Bangkitnya global ummah, konservatisme Islam, maupun populisme Islam di Indonesia sebagai implikasi dari keterbukaan demokrasi dan budaya masyarakat, semakin membuat dinamika gerakan Islam sayap kanan sulit untuk didikte.
Hal ini merupakan suatu strategi untuk mengukuhkan politik rekognisi gerakan tersebut sekaligus repons ketidakpuasan itu terhadap sistem demokrasi ataupun tokoh penting di balik sistem demokrasi tersebut (presiden, menteri, dsb).
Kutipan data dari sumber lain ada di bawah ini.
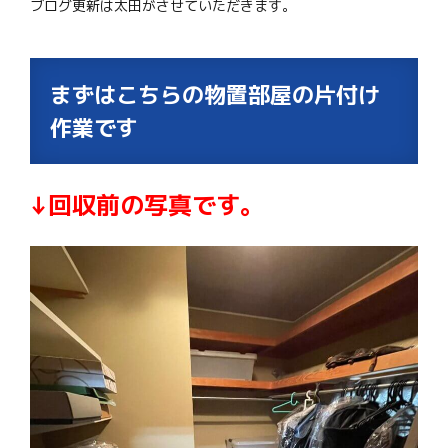
ブログ更新は太田がさせていただきます。
まずはこちらの物置部屋の片付け
作業です
↓回収前の写真です。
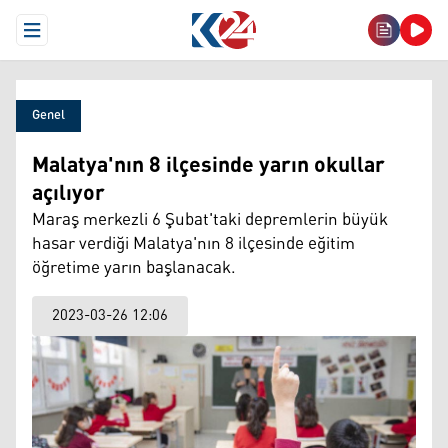
Open Menu
Genel
Malatya'nın 8 ilçesinde yarın okullar
açılıyor
Maraş merkezli 6 Şubat'taki depremlerin büyük
hasar verdiği Malatya'nın 8 ilçesinde eğitim
öğretime yarın başlanacak.
2023-03-26 12:06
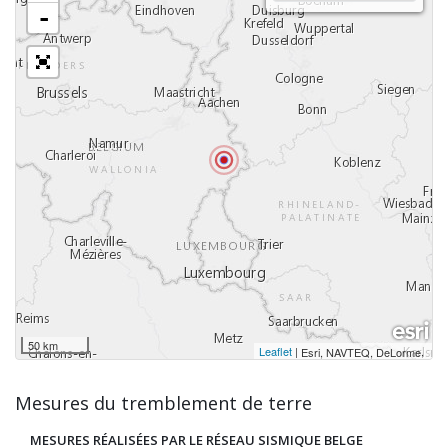
-
50 km
Leaflet
|
,
Esri, NAVTEQ, DeLorme
Mesures du tremblement de terre
MESURES RÉALISÉES PAR LE RÉSEAU SISMIQUE BELGE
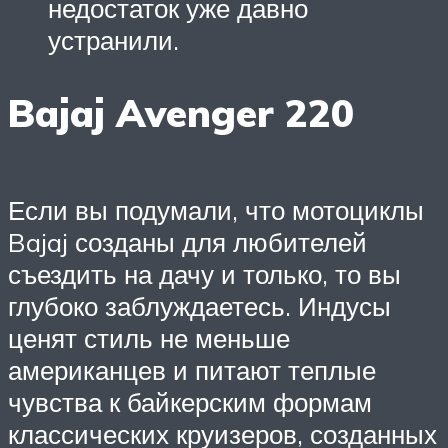
недостаток уже давно
устранили.
Bajaj Avenger 220
Если вы подумали, что мотоциклы
Bajaj созданы для любителей
съездить на дачу и только, то вы
глубоко заблуждаетесь. Индусы
ценят стиль не меньше
американцев и питают теплые
чувства к байкерским формам
классических круизеров, созданных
Dalam perkembangannya saat ini, strategi perjuangan dari yang awalnya hanya sebatas meluapkan aksi reaksionernya dengan turun ke jalan, sekarang hal itu lebih bersifat visioner, yakni berpartisipasi dalam syariatisasi konstitusi negara (Hiariej dkk, 2017, 306).
Pada akhir 2016, setelah terjadinya gerakan 212 yang melibatkan umat muslim yang waktu itu berkumpul di Monas sebanyak enam juta jiwa, atas kejadian peristiwa monumental tersebut proyek islamisasi semakin menunjukan eksistensinya sekaligus membuka tabir baru dalam dinamika perpolitikan di Indonesia.
Sejak saat peristiwa monumental itulah, umat Islam sebagai entitas agama populis di negeri ini semakin menguat dan peranan partai politik sebagai representasi rakyat semakin terabaikan (Fealy, 2016).
Peristiwa tersebut dibuktikan dengan munculnya aktor-aktor politik baru yang lahir dari gerakan tersebut seperti Habib Rizieq Shihab, Bachtiar Natsir, Haikal Hassan, Slamet Ma'arif dan Zaitun Rasmin yang bukan hanya mampu menjadi magnet penggerak kalangan populis Islam, melainkan menjadi figur baru pemimpin alternatif di luar lingkungan elit partai politik.
Sebaliknya, dalam beberapa kasus baik itu di Pilkada dalam beberapa kasus maupun di Pilpres, elit Gerakan 212 ikut dilibatkan oleh partai politik guna mendongkrak suara massa (Fealy, 2016).
Dalam konteks politik kewargaan, fenomena Gerakan 212 bukan sebatas hanya menunjukan kebangkitan populisme Islamm melainkan juga menggebrak kemapanan oligarki elit dalam mengkooptasi ruang politik dan institusi negara dari yang bersifat relasi patron-klien kea rah relasi populis massa.